Sulu Sou Ka Hou is a Macau resident who served as a member of the Macau Legislative Assembly. In 2018, he was the youngest person in that position.

He was elected in 2017, and at that time he became the youngest member of the assembly. 9,212 people voted for him. He is a part of the New Macau Association. He stated that his goal was to have direct elections for all seats of the assembly.

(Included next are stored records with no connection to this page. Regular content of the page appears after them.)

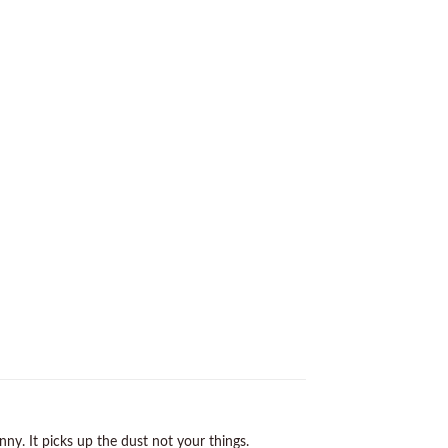
y. It picks up the dust not your things.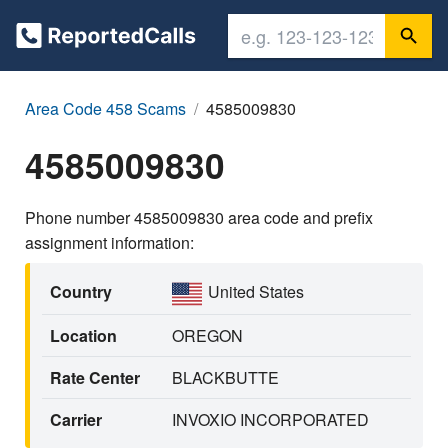
Area Code 458 Scams
4585009830
4585009830
Phone number 4585009830 area code and prefix
assignment information:
Country
United States
Location
OREGON
Rate Center
BLACKBUTTE
Carrier
INVOXIO INCORPORATED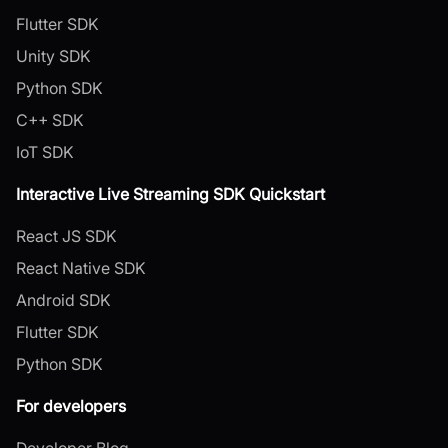
Flutter SDK
Unity SDK
Python SDK
C++ SDK
IoT SDK
Interactive Live Streaming SDK Quickstart
React JS SDK
React Native SDK
Android SDK
Flutter SDK
Python SDK
For developers
Developer Blog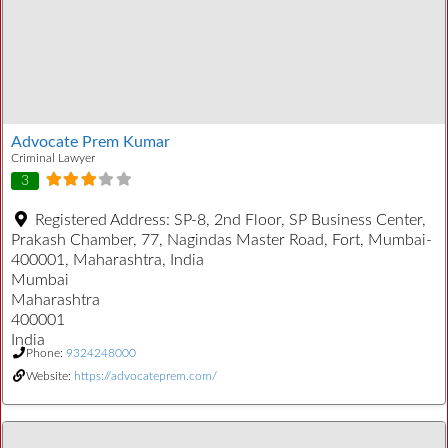
Advocate Prem Kumar
Criminal Lawyer
3
Registered Address:
SP-8, 2nd Floor, SP Business Center,
Prakash Chamber, 77, Nagindas Master Road, Fort, Mumbai-
400001, Maharashtra, India
Mumbai
Maharashtra
400001
India
Phone:
9324248000
Website:
https://advocateprem.com/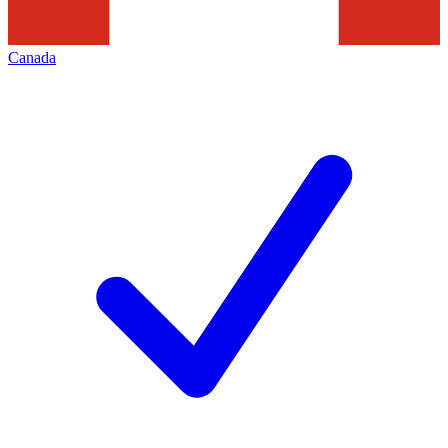
Canada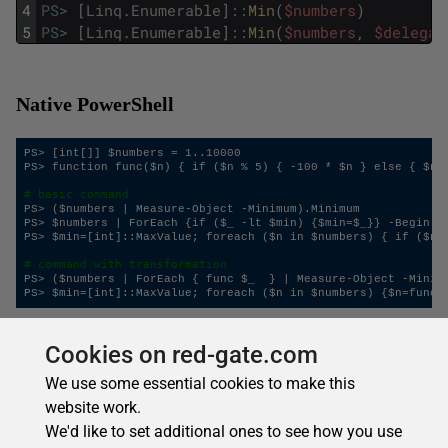
4
PS
>
[
Linq
.
Enumerable
]
::
Min
(
$numbers
)
5
PS
>
[
Linq
.
Enumerable
]
::
Min
(
$numbers
,
$delegat
Native PowerShell
PS> [int[]] $numbers = 1..10000

PS> function func($n) { if ($n % 5) { -100 * $n } else { $n }
# basic command
PS> ($numbers | Measure-Object -Minimum).Minimum

PS> $numbers | ForEach {if ($_ -lt $min) {$min=$_}} -Begin {$
PS> $min=[int]::MaxValue; foreach ($n in $numbers) { if ($n -
# command with transformation
PS> ($numbers | ForEach { func $_  } | Measure-Object -Minimu
Cookies on red-gate.com
Aggregate
We use some essential cookies to make this
website work.
Applies an accumulator function over a sequence. You
We'd like to set additional ones to see how you use
specify a two-argument function to perform an arbitrary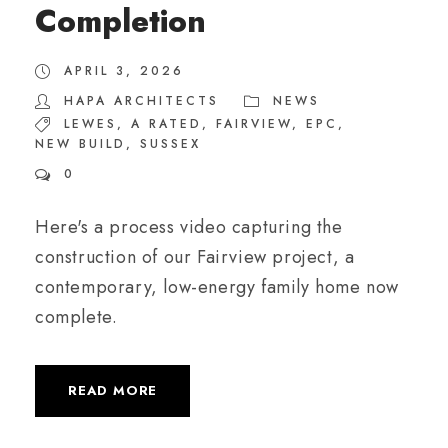
Completion
APRIL 3, 2026
HAPA ARCHITECTS
NEWS
LEWES
,
A RATED
,
FAIRVIEW
,
EPC
,
NEW BUILD
,
SUSSEX
0
Here's a process video capturing the
construction of our Fairview project, a
contemporary, low-energy family home now
complete.
READ MORE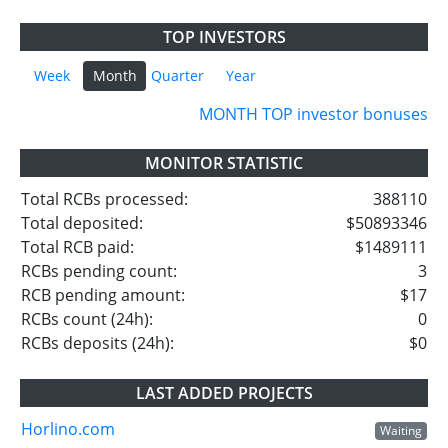
TOP INVESTORS
Week
Month
Quarter
Year
MONTH TOP investor bonuses
MONITOR STATISTIC
Total RCBs processed:
388110
Total deposited:
$50893346
Total RCB paid:
$1489111
RCBs pending count:
3
RCB pending amount:
$17
RCBs count (24h):
0
RCBs deposits (24h):
$0
LAST ADDED PROJECTS
Horlino.com
Waiting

On 15 May 2016, he held a protest near Macau Chief Executive Fernando Chui's house against the Macao Foundation's "black box" donation to Jinan University (Chief Executive Chui was also the chairman of the foundation's trust committee and the vice chairman of the university). This protest was later deemed illegal by the government. On 4 December 2017, his fellow legislators passed (28 vs 4 votes) a motion to suspend Sou from the assembly so he could be prosecuted under Macau law. In May 2018, he was declared guilty and ordered to pay a fine of MOP 40,800 (US$5,000). As the conviction did not involve any jail time, he was then reinstated as a member of the Legislative Assembly on 3 July 2018. He expressed his intention to run for office again after the fine.

In 2021, he filed a request for the Macau government to provide information in English.

The Macau Daily Times ranked Sou as "Person of the Year" in 2017.

By September 2021, the courts ruled he was not sufficiently loyal to the government and so was unable to keep his seat in the assembly.